Rückvergütungen
Offenbarungspflichten bei Beratung über Kapitalanlagen
Ein Kunde begab sich zu seiner Bank um Anteile an Aktienfonds zu erwerben. Der Berater riet ihm zu konzerneigenen Fonds. Dabei wies er den Kunden zwar auf die anfallenden Ausgabenaufschläge und Verwaltungsgebühren hin. Er verschwieg jedoch, dass die Bank bei den empfohlenen Produkten von den Fondsgesellschaften Rückvergütungen erhielt. Der Kunde erwarb sie daraufhin. Als nach mehr als drei Jahren erhebliche Kursverluste auftraten, verlangte der Kunde von der Bank Schadensersatz. Er berief sich darauf, dass er unzureichend beraten worden sei.
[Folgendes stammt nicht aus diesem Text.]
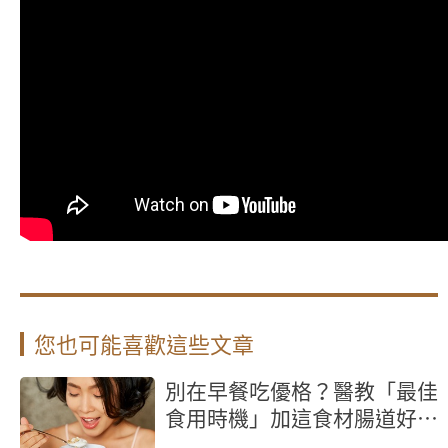
您也可能喜歡這些文章
別在早餐吃優格？醫教「最佳
食用時機」加這食材腸道好菌
激增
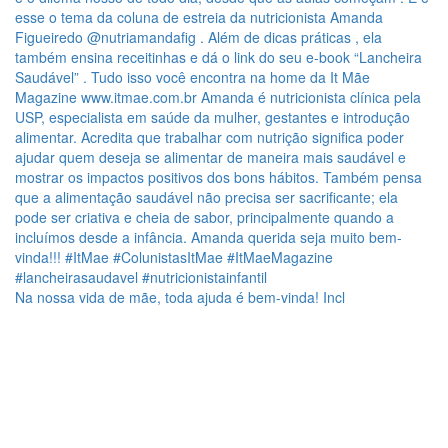
Na nossa vida de mãe, toda ajuda é bem-vinda! Incl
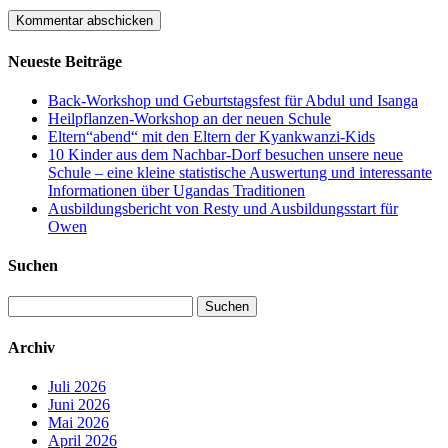
Neueste Beiträge
Back-Workshop und Geburtstagsfest für Abdul und Isanga
Heilpflanzen-Workshop an der neuen Schule
Eltern“abend“ mit den Eltern der Kyankwanzi-Kids
10 Kinder aus dem Nachbar-Dorf besuchen unsere neue
Schule – eine kleine statistische Auswertung und interessante
Informationen über Ugandas Traditionen
Ausbildungsbericht von Resty und Ausbildungsstart für
Owen
Suchen
Suchen
nach:
Archiv
Juli 2026
Juni 2026
Mai 2026
April 2026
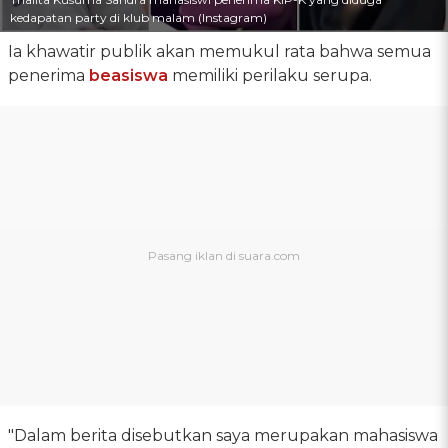
kedapatan party di klub malam (Instagram)
Ia khawatir publik akan memukul rata bahwa semua
penerima
beasiswa
memiliki perilaku serupa.
"Dalam berita disebutkan saya merupakan mahasiswa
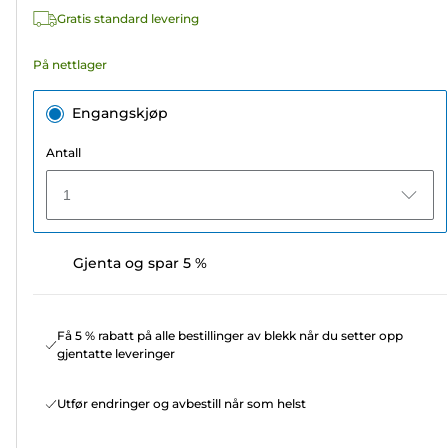
omtaler
Gratis standard levering
På nettlager
Engangskjøp
Antall
1
Gjenta og spar 5 %
Få 5 % rabatt på alle bestillinger av blekk når du setter opp
gjentatte leveringer
Utfør endringer og avbestill når som helst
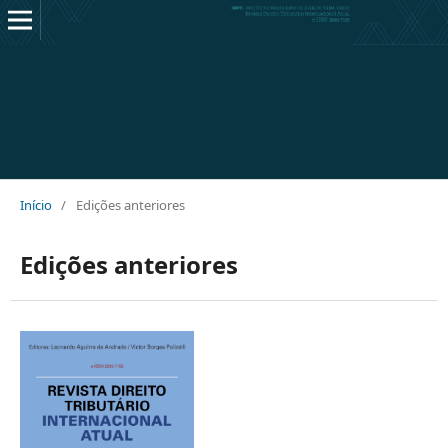
Início
/
Edições anteriores
Edições anteriores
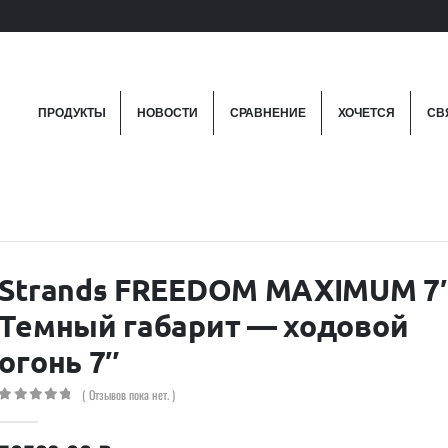
ПРОДУКТЫ
НОВОСТИ
СРАВНЕНИЕ
ХОЧЕТСЯ
СВ
Strands FREEDOM MAXIMUM 7
Темный габарит — ходовой
огонь 7″
( Отзывов пока нет. )
0
out of 5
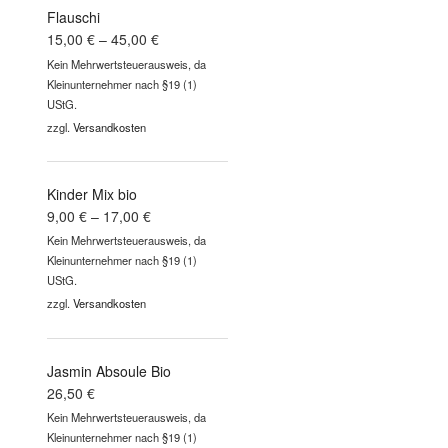
Flauschi
15,00
€
–
45,00
€
Kein Mehrwertsteuerausweis, da
Kleinunternehmer nach §19 (1)
UStG.
zzgl.
Versandkosten
Kinder Mix bio
9,00
€
–
17,00
€
Kein Mehrwertsteuerausweis, da
Kleinunternehmer nach §19 (1)
UStG.
zzgl.
Versandkosten
Jasmin Absoule Bio
26,50
€
Kein Mehrwertsteuerausweis, da
Kleinunternehmer nach §19 (1)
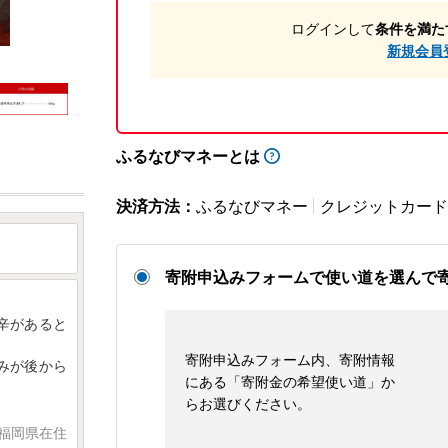
ログインして
条件を満た
新規会員
ふるなびマネーとは
決済方法：
ふるなびマネー
クレジットカード
寄附申込みフォームで使い道を選んで
辛があると
寄附申込みフォーム内、寄附情報
みが後から
にある「寄附金の希望使い道」か
らお選びください。
 福岡県在住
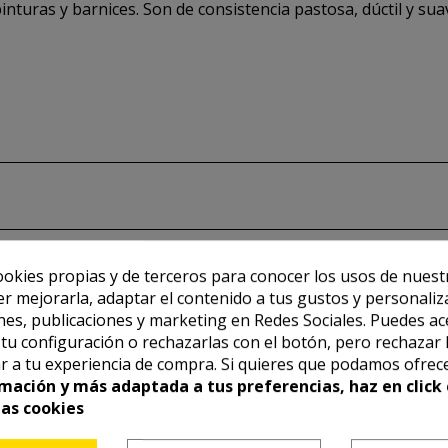
pinturas y barnices. Son de consistencia pastosa, dúctil y sua
ookies propias y de terceros para conocer los usos de nuest
er mejorarla, adaptar el contenido a tus gustos y personaliz
es, publicaciones y marketing en Redes Sociales. Puedes ac
r tu configuración o rechazarlas con el botón, pero rechazar 
r a tu experiencia de compra. Si quieres que podamos ofrec
mación y más adaptada a tus preferencias, haz en click 
las cookies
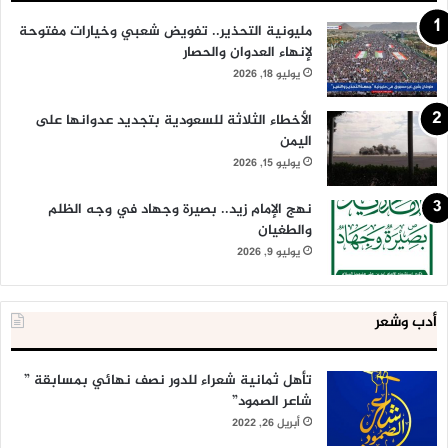
مليونية التحذير.. تفويض شعبي وخيارات مفتوحة
لإنهاء العدوان والحصار
يوليو 18, 2026
الأخطاء الثلاثة للسعودية بتجديد عدوانها على
اليمن
يوليو 15, 2026
نهج الإمام زيد.. بصيرة وجهاد في وجه الظلم
والطغيان
يوليو 9, 2026
أدب وشعر
تأهل ثمانية شعراء للدور نصف نهائي بمسابقة ”
شاعر الصمود”
أبريل 26, 2022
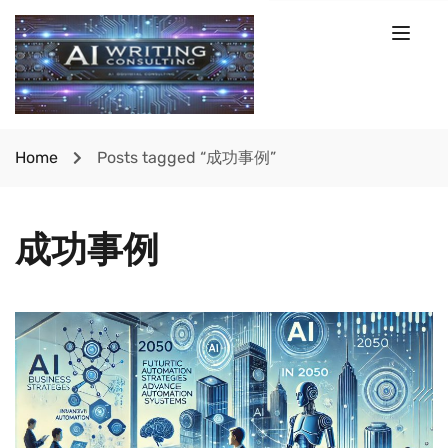
Home
Posts tagged “成功事例”
成功事例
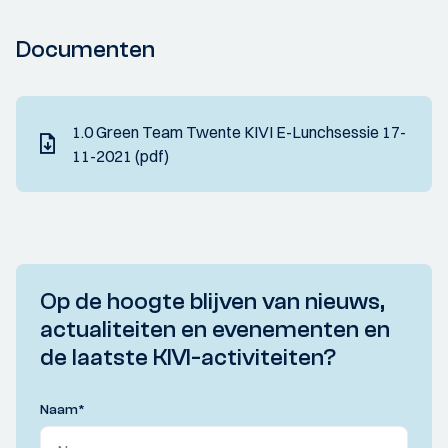
Documenten
1.0 Green Team Twente KIVI E-Lunchsessie 17-
11-2021 (pdf)
Op de hoogte blijven van nieuws,
actualiteiten en evenementen en
de laatste KIVI-activiteiten?
Naam
*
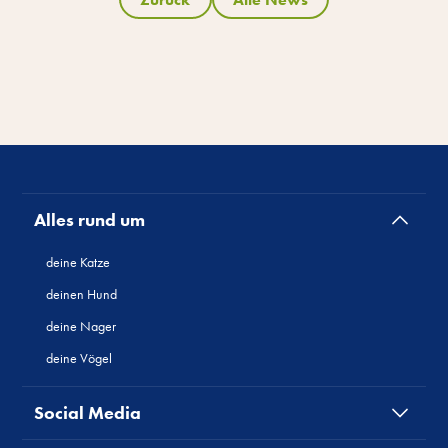
Alles rund um
deine Katze
deinen Hund
deine Nager
deine Vögel
Social Media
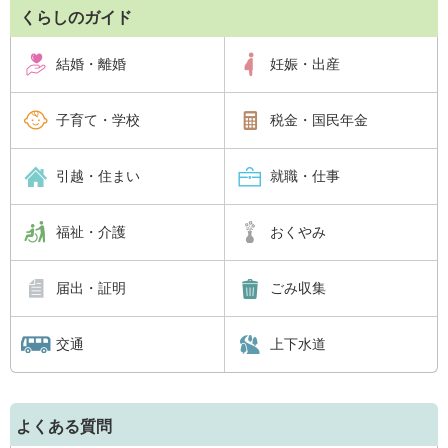
くらしのガイド
結婚・離婚
妊娠・出産
子育て・学校
税金・国民年金
引越・住まい
就職・仕事
福祉・介護
おくやみ
届出・証明
ごみ収集
交通
上下水道
よくある質問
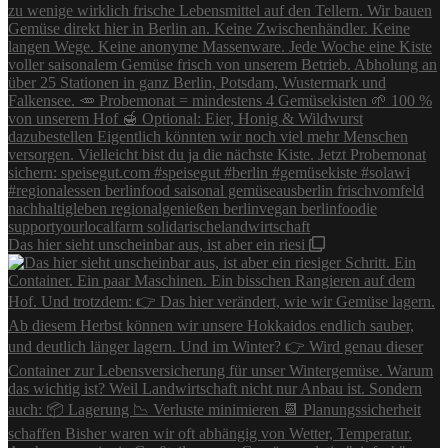
Das hier sieht unscheinbar aus, ist aber ein riesi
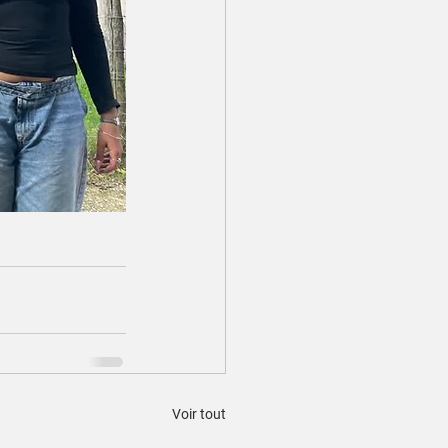
Voir tout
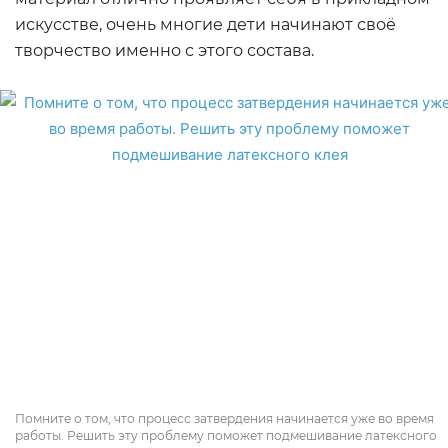
искусстве, очень многие дети начинают своё
творчество именно с этого состава.
Помните о том, что процесс затвердения начинается уже во время
работы. Решить эту проблему поможет подмешивание латексного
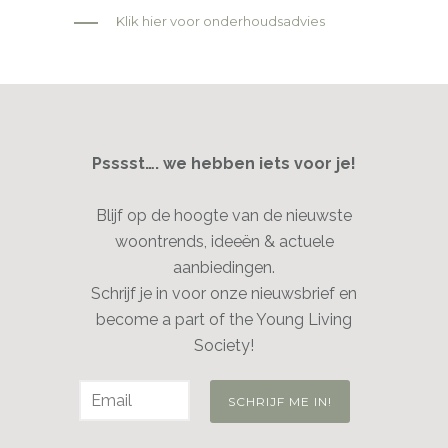
Klik hier voor onderhoudsadvies
Psssst…. we hebben iets voor je!
Blijf op de hoogte van de nieuwste
woontrends, ideeën & actuele
aanbiedingen.
Schrijf je in voor onze nieuwsbrief en
become a part of the Young Living
Society!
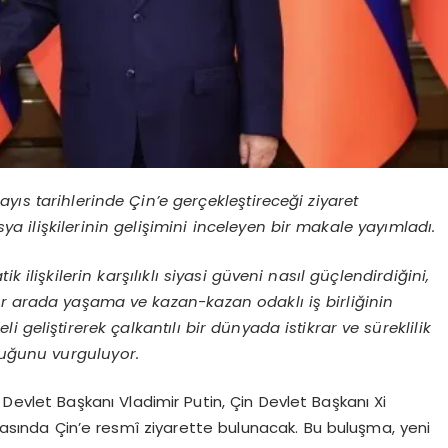
yıs tarihlerinde Çin’e gerçekleştireceği ziyaret
 ilişkilerinin gelişimini inceleyen bir makale yayımladı.
 ilişkilerin karşılıklı siyasi güveni nasıl güçlendirdiğini,
e bir arada yaşama ve kazan-kazan odaklı iş birliğinin
 geliştirerek çalkantılı bir dünyada istikrar ve süreklilik
uğunu vurguluyor.
evlet Başkanı Vladimir Putin, Çin Devlet Başkanı Xi
arasında Çin’e resmî ziyarette bulunacak. Bu buluşma, yeni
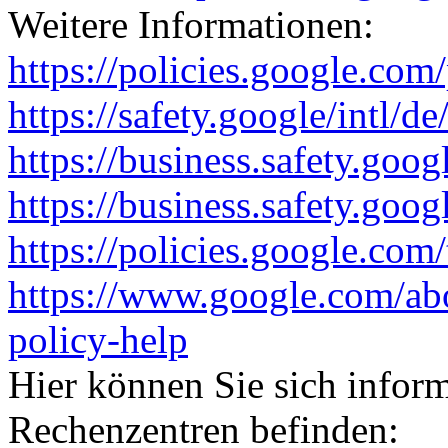
Weitere Informationen:
https://policies.google.com
https://safety.google/intl/de
https://business.safety.goog
https://business.safety.goo
https://policies.google.com
https://www.google.com/ab
policy-help
Hier können Sie sich infor
Rechenzentren befinden:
Dies ergebe sich zum einen daraus, dass die Bank nur konzerneigene Produkte empfohlen habe. Zum anderen habe sie absichtlich verschwiegen, dass sie Rückvergütungen aus den Fonds erhalten habe. Sowohl das Landgericht München, als auch das Oberlandesgericht München wiesen die Klage des Kunden ab. Eine Haftung aufgrund einer fahrlässigen Verletzung des Beratervertrages beziehungsweise fahrlässiger Verletzung der Informationspflichten nach § 37a WpHG sowie aufgrund deliktischer Haftung des § 823 Abs. 2 BGB, § 31 WpHG scheide aufgrund des Ablaufes der dreijährigen Verjährungspflicht aus. Ein Anspruch aufgrund des vorsätzlichen Verschweigens von Rückvergütungen nach §§ 826,823 Abs. 2 BGB, § 263 StGB scheitere daran, das die Bank nicht zu einer neutralen Beratung verpflichtet gewesen sei. Aufgrund der Einräumung eines Bonus hätte der Kunde damit rechnen müssen, dass die Bank an den Ausgabeaufschlägen beteiligt worden sei.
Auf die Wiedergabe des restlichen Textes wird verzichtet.